O nascer da escuridão

Meu pensar sonha como se fosse o nascer da escuridão para que eu possa ver Deus no meu amor, que é a escuridão de Deus. Deus é escuridão, reflexão, recolhimento, onde a fala é uma ausência divina de ser, de saber. O buraco do nada é a certeza. Há certezas ruins que geram incertezas. Nada se vai além do tempo, partir é a certeza, a vida do tempo. Não há partir sem certezas. O nascer da escuridão é o meu olhar afundando na luz. A luz é a certeza de viver. O nascer da escuridão, espetáculo sem vida é a vida.

Mansidão

Permanência distante para mansidão da vida. A vida torna a permanência mais distante do que o amor. A vida tem sentido na sua perda. O silêncio da vida pertence ao nada, memória eterna de depois. O depois me deixa sem o amanhã. O adeus é o amanhecer, são todos sem nenhum ser. A alma entre mim e eu, é como a lagoa sem o mar. A permanência de tudo pode morrer pela atenção que a vida lhe dá, torna a permanência sem permanência. Não há dor, mas há permanência, onde os instantes vazios se fazem ouvir, se fazem sonhos, por escutarem a vida. O fim da existência não escuta o clamor da vida, que é a superfície do nada, distante de tudo, por isso, intenso, profundo, sem a nostalgia do respirar eternizado.

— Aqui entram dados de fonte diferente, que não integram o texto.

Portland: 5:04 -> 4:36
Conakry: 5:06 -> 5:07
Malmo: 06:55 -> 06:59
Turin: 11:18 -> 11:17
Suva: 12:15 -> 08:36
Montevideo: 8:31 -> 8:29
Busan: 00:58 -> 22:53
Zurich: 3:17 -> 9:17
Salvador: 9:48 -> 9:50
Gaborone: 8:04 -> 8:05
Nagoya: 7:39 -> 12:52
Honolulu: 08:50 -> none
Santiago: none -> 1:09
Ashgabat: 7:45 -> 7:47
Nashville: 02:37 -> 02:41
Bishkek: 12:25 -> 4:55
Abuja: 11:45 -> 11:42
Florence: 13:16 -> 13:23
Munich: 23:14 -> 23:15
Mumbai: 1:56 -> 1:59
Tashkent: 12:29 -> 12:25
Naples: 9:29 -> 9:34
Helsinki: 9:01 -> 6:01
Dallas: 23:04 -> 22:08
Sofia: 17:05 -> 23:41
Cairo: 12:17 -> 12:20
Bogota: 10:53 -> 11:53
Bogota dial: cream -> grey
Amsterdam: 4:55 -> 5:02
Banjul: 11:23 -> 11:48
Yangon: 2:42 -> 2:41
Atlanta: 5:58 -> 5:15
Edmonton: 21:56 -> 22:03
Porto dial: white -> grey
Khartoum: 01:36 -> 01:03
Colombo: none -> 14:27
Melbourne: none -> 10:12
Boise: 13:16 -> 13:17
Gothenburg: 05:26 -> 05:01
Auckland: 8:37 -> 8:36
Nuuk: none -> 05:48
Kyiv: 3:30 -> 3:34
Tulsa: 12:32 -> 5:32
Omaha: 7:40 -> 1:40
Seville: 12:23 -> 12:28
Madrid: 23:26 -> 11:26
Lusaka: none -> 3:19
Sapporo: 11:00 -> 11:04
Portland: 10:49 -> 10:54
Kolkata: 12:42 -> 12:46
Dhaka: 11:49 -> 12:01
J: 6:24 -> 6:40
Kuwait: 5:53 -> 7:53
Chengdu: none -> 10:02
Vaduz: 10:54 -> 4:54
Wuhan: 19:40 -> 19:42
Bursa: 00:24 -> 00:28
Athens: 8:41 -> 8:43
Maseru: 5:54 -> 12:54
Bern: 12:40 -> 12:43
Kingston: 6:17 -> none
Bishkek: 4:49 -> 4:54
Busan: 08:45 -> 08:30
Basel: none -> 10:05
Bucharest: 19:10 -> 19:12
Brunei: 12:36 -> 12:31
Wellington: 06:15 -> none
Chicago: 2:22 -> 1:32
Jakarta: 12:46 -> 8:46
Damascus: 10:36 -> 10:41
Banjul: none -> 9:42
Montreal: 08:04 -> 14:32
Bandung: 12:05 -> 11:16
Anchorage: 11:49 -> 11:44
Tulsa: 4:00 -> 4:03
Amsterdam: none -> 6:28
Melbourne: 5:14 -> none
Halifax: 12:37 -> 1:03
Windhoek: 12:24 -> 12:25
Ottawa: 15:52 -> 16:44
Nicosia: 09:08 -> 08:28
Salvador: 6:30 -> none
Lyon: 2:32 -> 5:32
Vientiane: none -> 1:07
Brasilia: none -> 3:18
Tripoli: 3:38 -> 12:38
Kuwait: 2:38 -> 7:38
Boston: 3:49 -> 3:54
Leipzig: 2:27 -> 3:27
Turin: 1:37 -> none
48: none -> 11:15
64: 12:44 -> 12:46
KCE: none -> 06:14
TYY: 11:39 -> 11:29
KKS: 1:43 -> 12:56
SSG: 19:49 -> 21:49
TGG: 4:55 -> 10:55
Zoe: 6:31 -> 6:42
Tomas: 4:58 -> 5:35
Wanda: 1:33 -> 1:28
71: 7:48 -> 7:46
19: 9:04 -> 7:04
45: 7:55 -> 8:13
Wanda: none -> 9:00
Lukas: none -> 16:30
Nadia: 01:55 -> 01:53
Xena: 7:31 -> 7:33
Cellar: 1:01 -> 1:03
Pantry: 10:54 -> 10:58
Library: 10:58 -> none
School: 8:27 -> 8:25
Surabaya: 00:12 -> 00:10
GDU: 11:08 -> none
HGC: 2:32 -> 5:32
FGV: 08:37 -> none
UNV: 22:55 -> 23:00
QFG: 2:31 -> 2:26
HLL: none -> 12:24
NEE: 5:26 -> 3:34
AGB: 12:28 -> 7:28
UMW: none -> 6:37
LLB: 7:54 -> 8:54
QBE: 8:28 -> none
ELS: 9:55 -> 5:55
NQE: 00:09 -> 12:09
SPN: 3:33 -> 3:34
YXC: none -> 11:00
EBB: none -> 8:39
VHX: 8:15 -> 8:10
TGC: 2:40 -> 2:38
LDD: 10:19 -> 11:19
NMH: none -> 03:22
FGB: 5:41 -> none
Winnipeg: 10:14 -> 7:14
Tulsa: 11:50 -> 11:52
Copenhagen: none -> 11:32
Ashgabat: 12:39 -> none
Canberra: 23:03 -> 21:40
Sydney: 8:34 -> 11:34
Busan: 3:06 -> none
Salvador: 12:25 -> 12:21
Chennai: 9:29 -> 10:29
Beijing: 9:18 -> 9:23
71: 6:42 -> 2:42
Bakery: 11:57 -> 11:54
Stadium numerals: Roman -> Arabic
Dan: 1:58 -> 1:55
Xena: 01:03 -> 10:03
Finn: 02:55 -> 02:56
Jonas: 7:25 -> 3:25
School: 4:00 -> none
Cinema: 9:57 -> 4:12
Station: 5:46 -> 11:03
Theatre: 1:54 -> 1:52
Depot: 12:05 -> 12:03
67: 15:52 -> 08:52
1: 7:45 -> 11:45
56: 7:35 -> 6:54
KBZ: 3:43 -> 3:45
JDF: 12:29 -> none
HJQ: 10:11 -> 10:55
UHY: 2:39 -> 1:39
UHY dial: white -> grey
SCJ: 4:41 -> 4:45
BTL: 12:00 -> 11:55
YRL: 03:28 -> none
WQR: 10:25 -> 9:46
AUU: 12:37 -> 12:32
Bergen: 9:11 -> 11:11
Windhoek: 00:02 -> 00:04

Nada foi perdido ou conquistado na vida. A vida é a expectativa do nada em não viver. Assim, o silêncio infinito se perde na imensidão do nada. No nada, nada é de ninguém, mas se torna alegria de todos. A alegria é a vida de todos, mas a alegria não sente nossas alegrias, mas é feliz em nos ver felizes, como se o nada fosse despertado pelas nossas alegrias, que somente pode ser esse agora. Por que não somos sempre felizes? Mas, aí, não haveria alegria nesse agora. Alegria nesse agora. Alegria sem amor não é feliz. O agora é o amor, a alegria, necessários para que este agora seja nossas vidas, refeitas ou não em ser. Nada se esconde da solidão. O nada nega a solidão ao morrer. Nada desliza no nada. Sem substância, matéria ou corpo, o nada desliza em si, esquecendo-nos. Senti-me menos eu sem o nada, ficou um vazio. Admiro o vazio pela lembrança do nada. Esqueci-me lembrando do nada, da falta do mar, do significado de escrever para o nada, que é o tempo, com saudade deste agora, por isso, escrevo com saudade do tempo, mas a ausência do tempo acalenta minha alma, faz-me viver. Não sinto saudade, sinto saudade quando leio o que escrevi, o quanto cresci em mim sozinha, o quanto eu tinha saudade de mim. Por mais incrível que pareça, libertando-me de mim, permaneci em mim eternamente, mas nunca mais só.